More serious attempt. No approximations.

Say we have two equations $Q_l(t)$ and $Q_r(t)$ that fulfill $${Q_l(t)+Q_r(t)\over2}=Q(t)$$

$$Q_l(t) = Q(t) + \delta\ \vec{v}(t)$$

$$Q_r(t) = Q(t) - \delta\ \vec{v}(t)$$

$\vec{v}(t)$ is always orthogonal to $Q(t)$ and has length 1

$$\vec{v}(t)={\vec{T}′(t)\over\lVert\vec{T}′(t)\rVert},\ \text{where}\ \vec{T}(t)={\vec{Q}′(t)\over\lVert\vec{Q}′(t)\rVert}$$

So $Q_l(t)$ and $Q_r(t)$ exist and should be not too hard to find. We could also construct them by moving $Q$'s control points.

Now introduce a new variable $\omega$ that goes from 0 to 1, and swap out $Q(t)$ in the original problem with $(1-\omega)\ Q_l(t)+\omega\ Q_r(t)$. We can set up the integral $$\int_{\omega=0}^1\int_{t=0}^1{1\over((1-\omega)\ Q_l(t)+\omega\ Q_r(t))^2}\ dt\ d\omega$$

Solve for the $\omega$ integral first $$\begin{align}\int_{\omega=0}^1{1\over((Q_r-Q_l)\ \omega+Q_l)^2}\ d\omega&=\int_0^1{1\over((Q_r-Q_l)(\omega+{Q_l\over{Q_r-Q_l}}))^2}\ d\omega\\[2.5em]&={1\over(Q_r-Q_l)^2}\int_0^1{1\over(\omega+{Q_l\over Q_r-Q_l})^2}\ d\omega\\[2.5em]&= {1\over(Q_r-Q_l)^2}\left[{-1\over(1+{Q_l\over Q_r-Q_l}}+{Q_r-Q_l\over Q_l}\right]\\[2.5em]&={-1\over((Q_r-Q_l)^2+Q_l(Q_r-Q_l))}+{1\over Q_l(Q_r-Q_l)}\\[2.5em]&={-1\over Q_r^2-Q_rQ_l}+{1\over Q_lQ_r-Q_l^2}\\[2.5em]&={1\over Q_rQ_l-Q_r^2}+{1\over Q_lQ_r-Q_l^2}\end{align}$$

Two very similar terms.

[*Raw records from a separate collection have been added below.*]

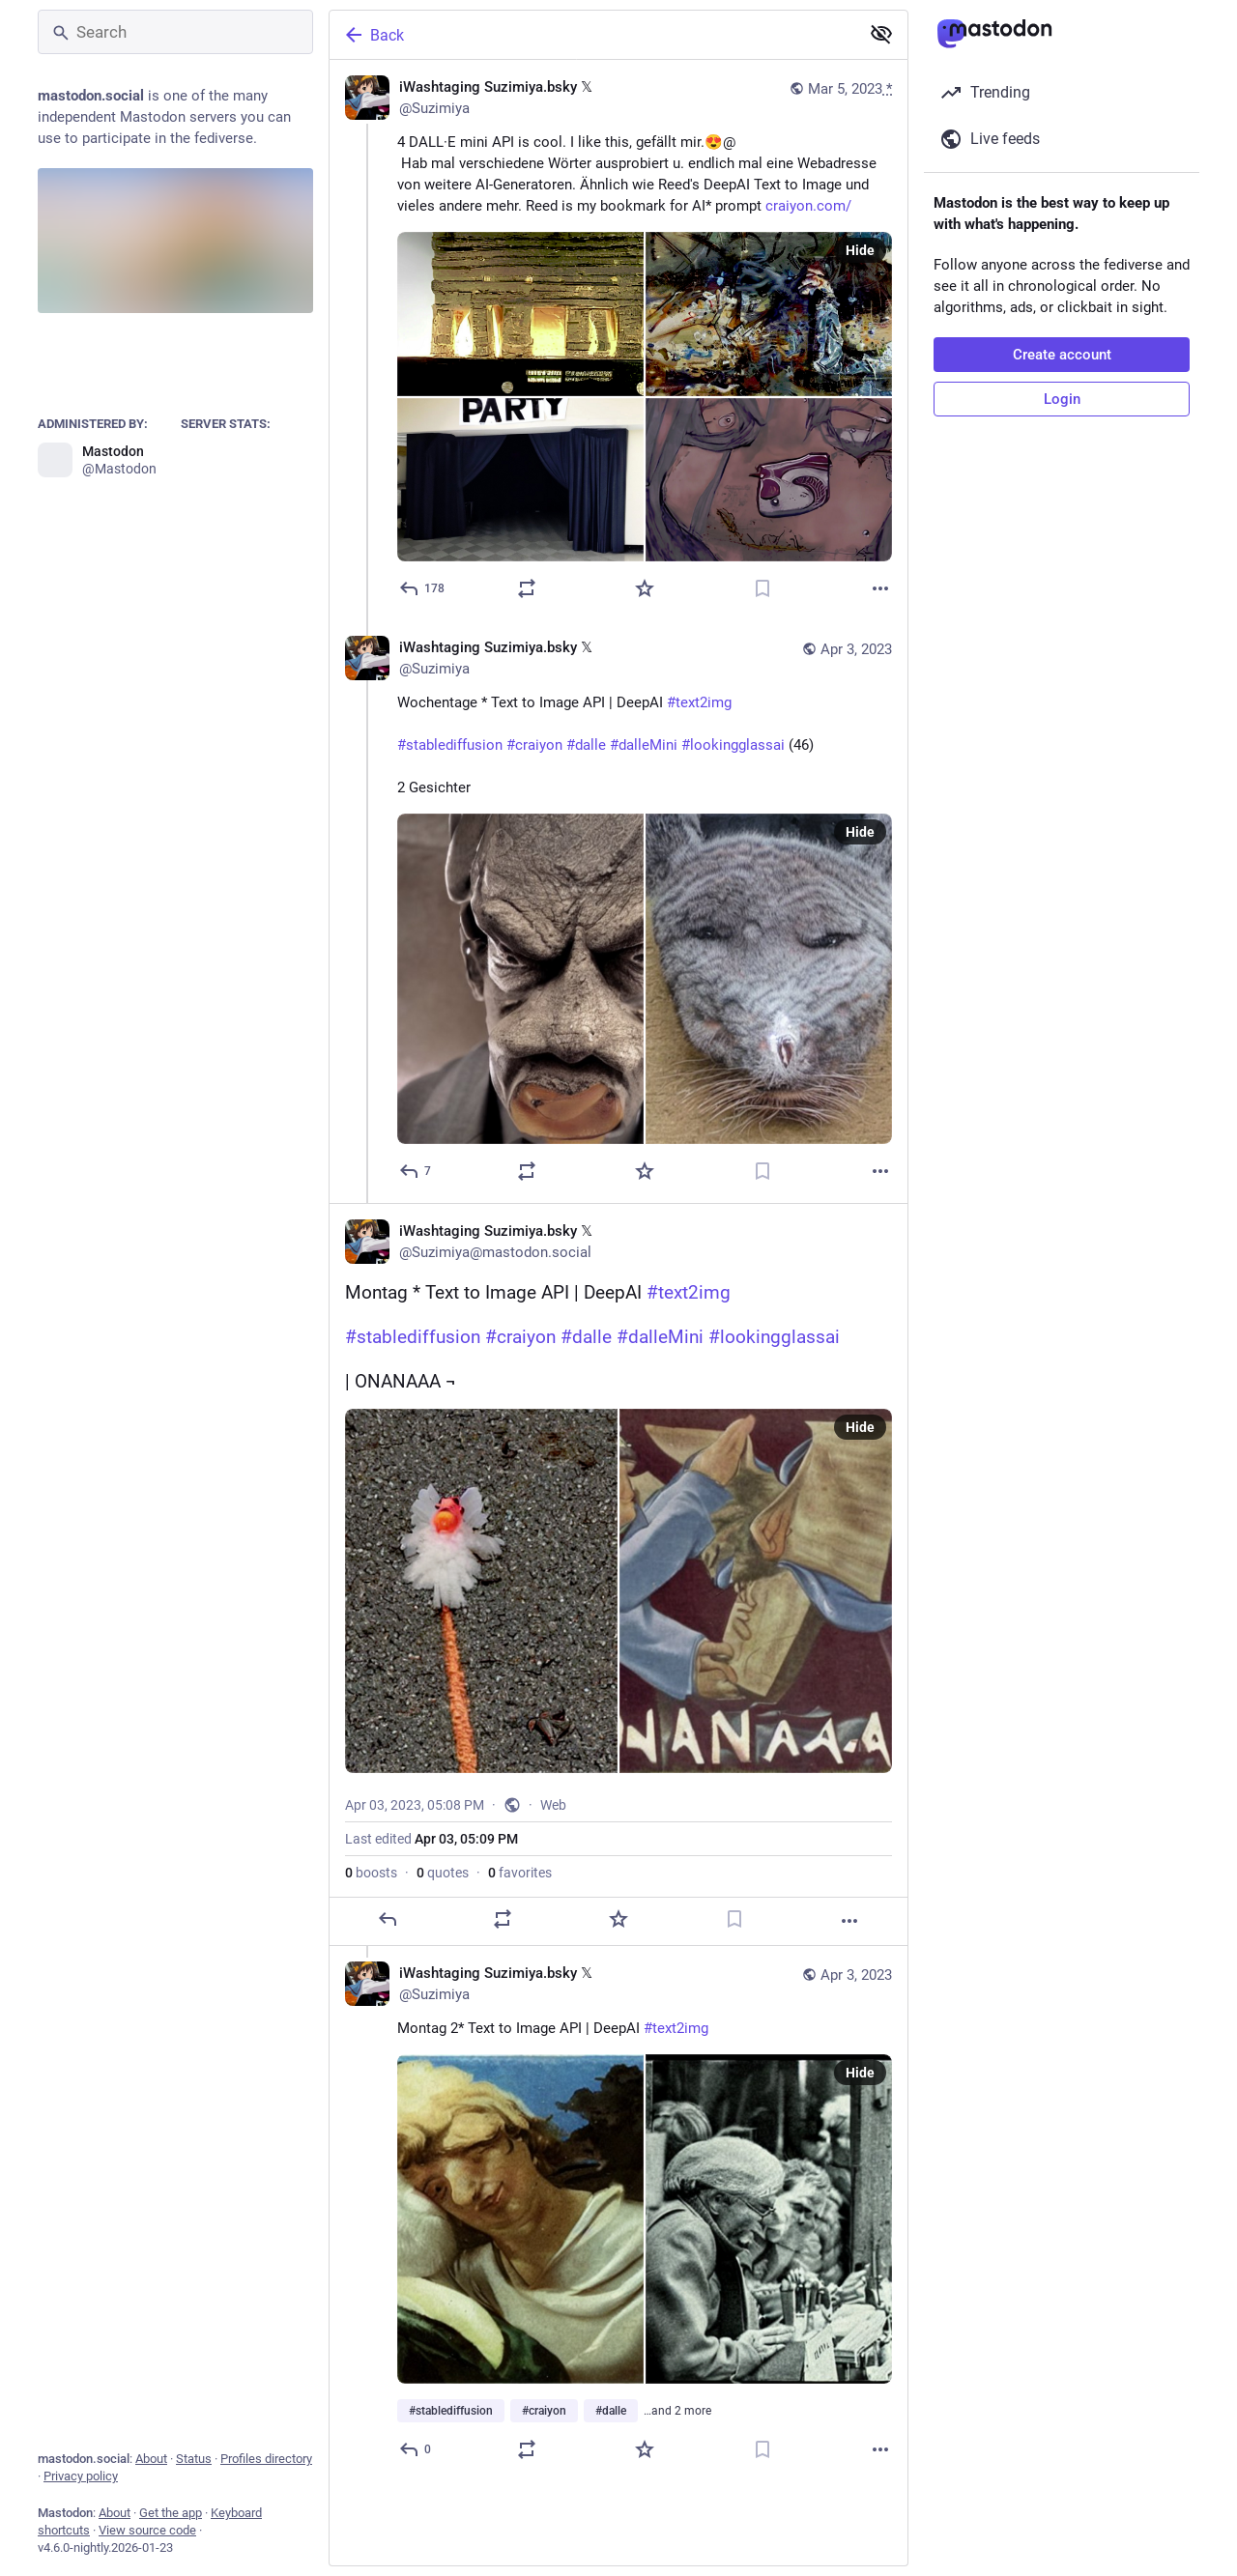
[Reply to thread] (416, 1171)
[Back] (592, 35)
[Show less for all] (881, 34)
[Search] (175, 32)
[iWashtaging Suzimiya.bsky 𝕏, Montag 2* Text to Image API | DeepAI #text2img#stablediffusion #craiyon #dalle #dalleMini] (618, 2213)
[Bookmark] (762, 588)
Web (553, 1805)
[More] (880, 588)
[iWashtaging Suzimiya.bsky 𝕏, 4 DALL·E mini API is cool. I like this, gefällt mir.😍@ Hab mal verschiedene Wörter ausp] (618, 340)
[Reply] (422, 588)
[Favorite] (644, 588)
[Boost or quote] (526, 588)
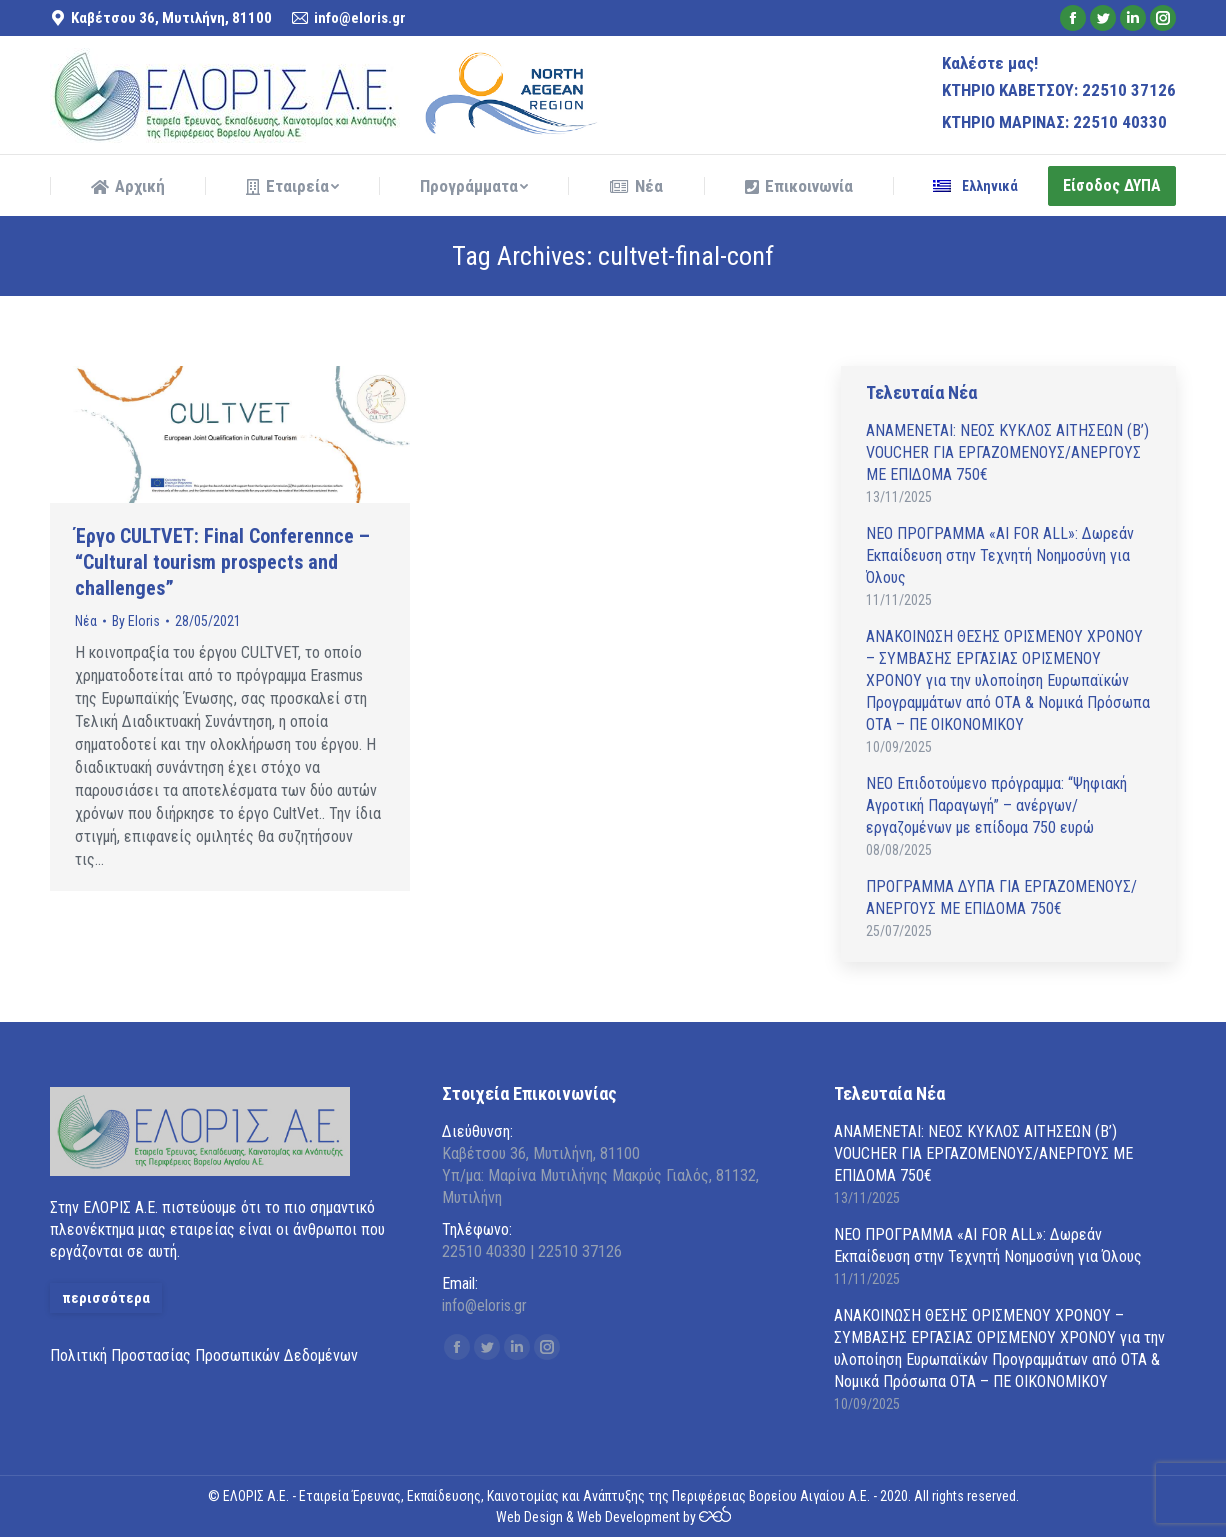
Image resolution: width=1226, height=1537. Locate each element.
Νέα (86, 621)
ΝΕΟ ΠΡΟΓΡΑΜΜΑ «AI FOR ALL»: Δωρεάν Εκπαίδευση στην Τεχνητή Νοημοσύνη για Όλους (1000, 555)
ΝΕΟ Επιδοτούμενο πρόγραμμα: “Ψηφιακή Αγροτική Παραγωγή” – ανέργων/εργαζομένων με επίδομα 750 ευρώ (996, 805)
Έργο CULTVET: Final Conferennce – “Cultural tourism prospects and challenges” (222, 562)
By (136, 621)
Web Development (628, 1517)
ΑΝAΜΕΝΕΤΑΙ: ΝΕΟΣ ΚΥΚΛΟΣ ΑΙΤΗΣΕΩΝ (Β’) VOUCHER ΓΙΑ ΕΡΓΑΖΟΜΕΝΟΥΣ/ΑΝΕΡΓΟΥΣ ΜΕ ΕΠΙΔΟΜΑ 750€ (1007, 452)
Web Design (529, 1517)
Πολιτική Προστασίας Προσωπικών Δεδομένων (204, 1355)
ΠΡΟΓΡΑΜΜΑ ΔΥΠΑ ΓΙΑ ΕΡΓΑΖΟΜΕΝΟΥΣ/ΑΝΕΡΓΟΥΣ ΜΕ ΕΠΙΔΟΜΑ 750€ (1001, 897)
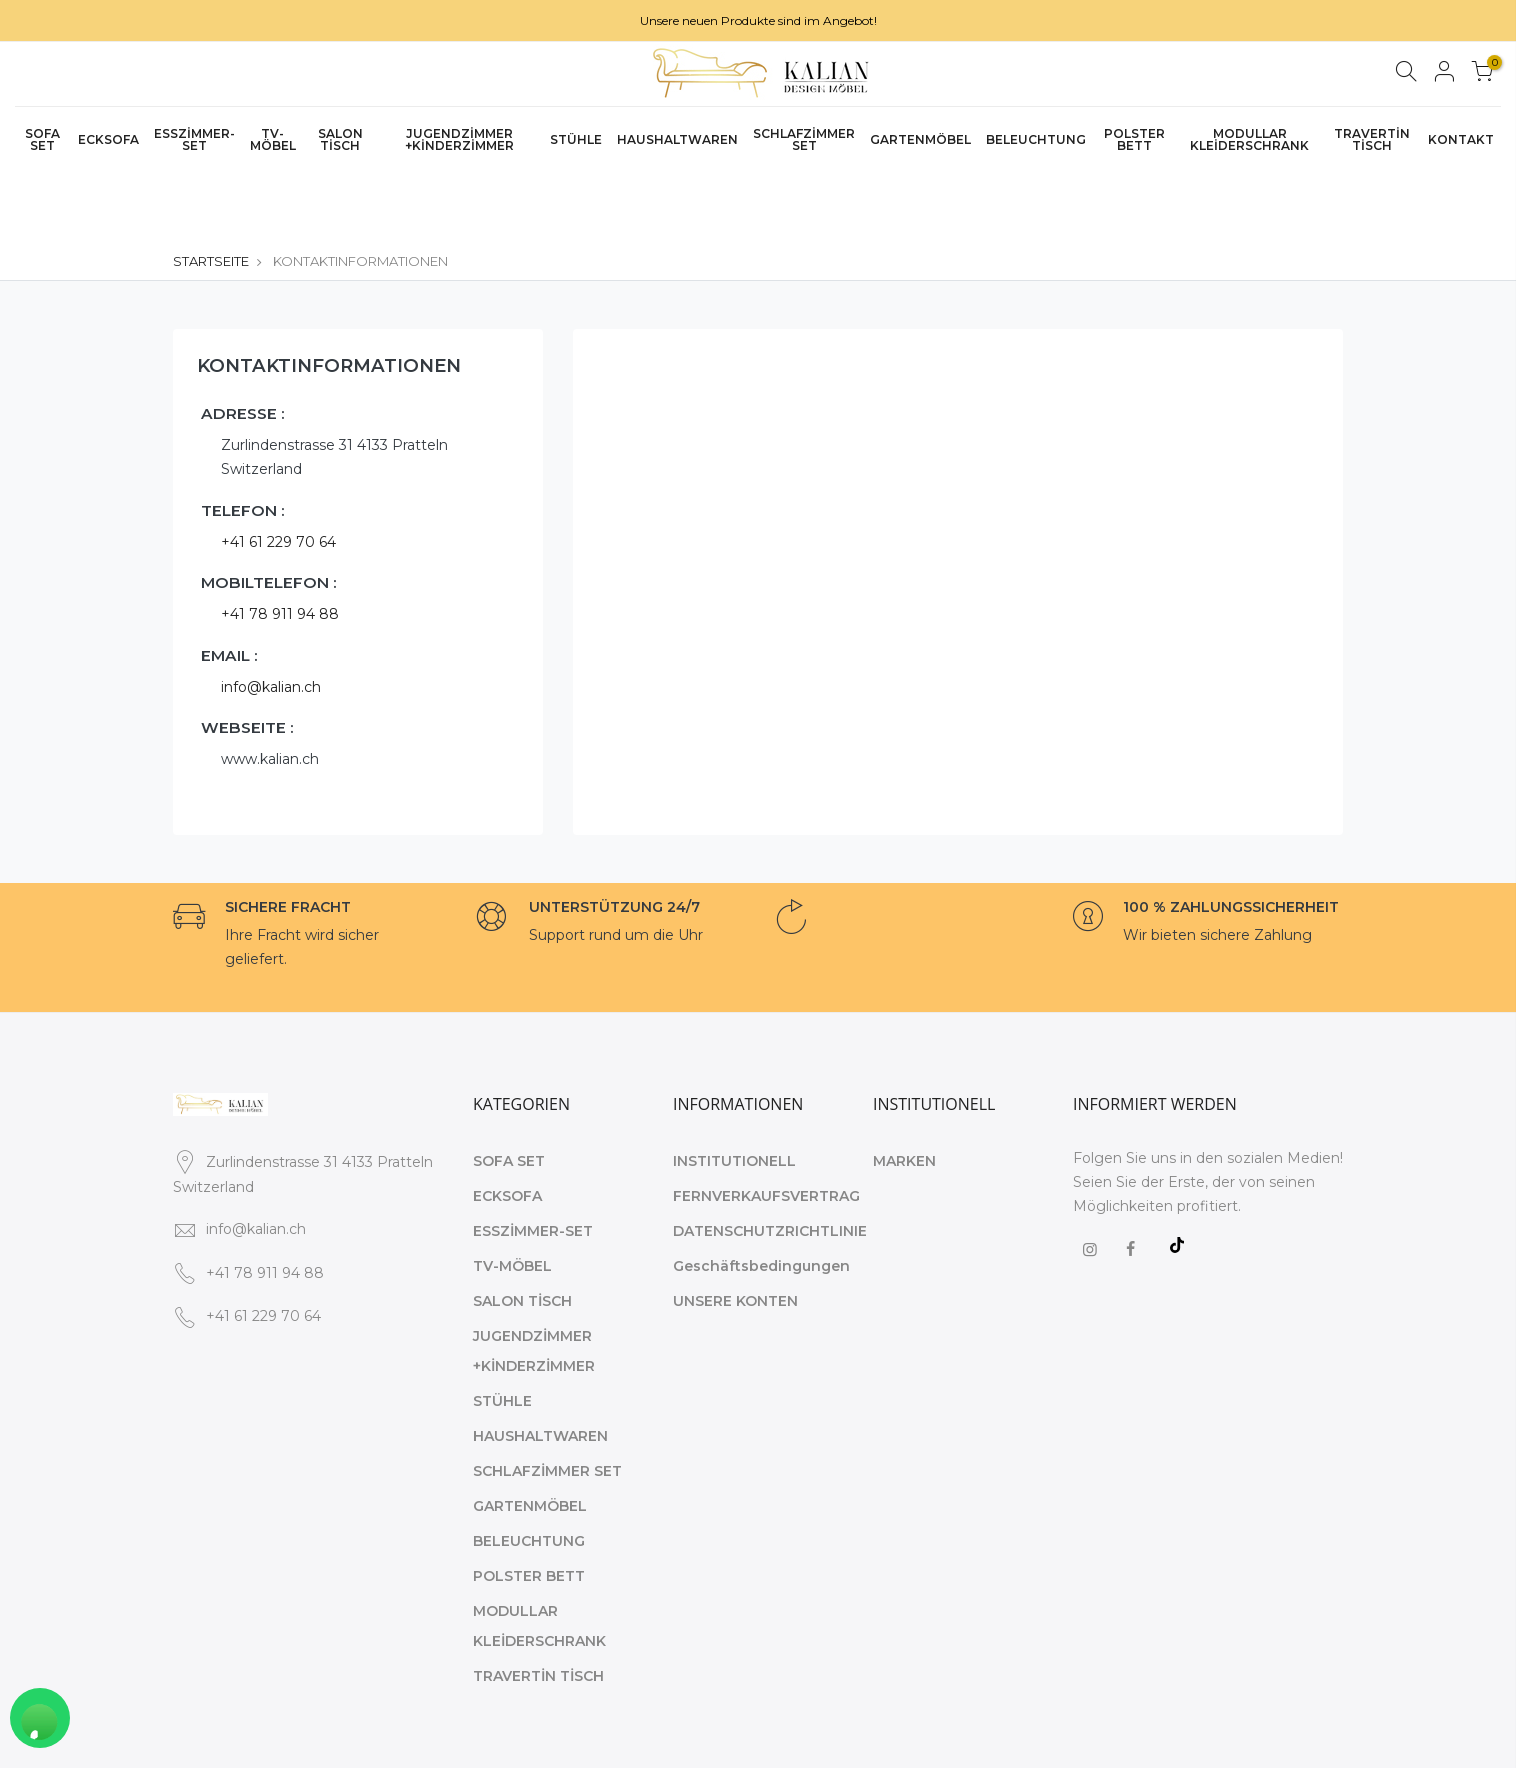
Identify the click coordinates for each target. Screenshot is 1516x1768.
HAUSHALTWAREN (677, 139)
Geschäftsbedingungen (761, 1196)
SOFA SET (42, 139)
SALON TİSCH (340, 139)
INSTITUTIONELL (734, 1091)
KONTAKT (1461, 139)
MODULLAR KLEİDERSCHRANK (1249, 139)
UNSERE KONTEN (735, 1231)
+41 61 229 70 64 (278, 472)
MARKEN (904, 1091)
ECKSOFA (108, 139)
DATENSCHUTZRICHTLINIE (770, 1161)
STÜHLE (576, 139)
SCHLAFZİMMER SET (804, 139)
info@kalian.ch (271, 617)
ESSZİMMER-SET (194, 139)
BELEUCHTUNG (1036, 139)
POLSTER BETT (1134, 139)
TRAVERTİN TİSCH (1372, 139)
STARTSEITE (211, 191)
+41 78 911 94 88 (280, 545)
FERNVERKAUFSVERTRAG (766, 1126)
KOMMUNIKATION (1278, 1737)
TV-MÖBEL (273, 139)
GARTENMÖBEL (920, 139)
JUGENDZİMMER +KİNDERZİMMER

Let's solve the integral for one of them, the other will be analogous. $$\require{cancel}\int_{t=0}^1{1\over Q_lQ_r-Q_l^2}\ dt\\[2.5em] {1\over Q_lQ_r-Q_l^2}={1\over(Q(t)+\delta\ v(t))\ (Q(t)-\delta\ v(t))-(Q(t)+\delta\ v(t))^2}\\[2.5em]{1\over\cancel{Q^2}-(\delta\ v)^2-\cancel{Q^2}-2Q\delta\ v- (\delta\ v)^2}\\[2.5em]={-1\over2(Q\delta\ v+(\delta\ v)^2)}$$

So you get $$-{1\over2\delta}\int_0^1{1\over Q(t)v(t)+\delta\ v(t)^2}\ dt$$

$v(t)$ should be 1st order polynomial. Denominator is then 4th order polynomial. Its roots can be found with some closed form equation. $$-{1\over2\delta}\int_0^1{1\over(t-\epsilon)(t-\zeta)(t-\eta)(t-\theta)}\ dt$$

The integrand can be split into partial fractions, and we get $$-{1\over2\delta}\left(\int_0^1\overbrace{{G\over(t-\epsilon)}\ dt+\int_0^1{H\over(t-\zeta)}\ dt+\int_0^1{I\over(t-\eta)}\ dt+\int_0^1{J\over(t-\theta)}}^{constants}\ dt\right)$$

Each integral is solvable with variable substitution like we did before, we get $$F_{Area}={-1\over2\delta}\left(G(log(\ldots)-log(\ldots))+H(log(\ldots)\cdots\right)$$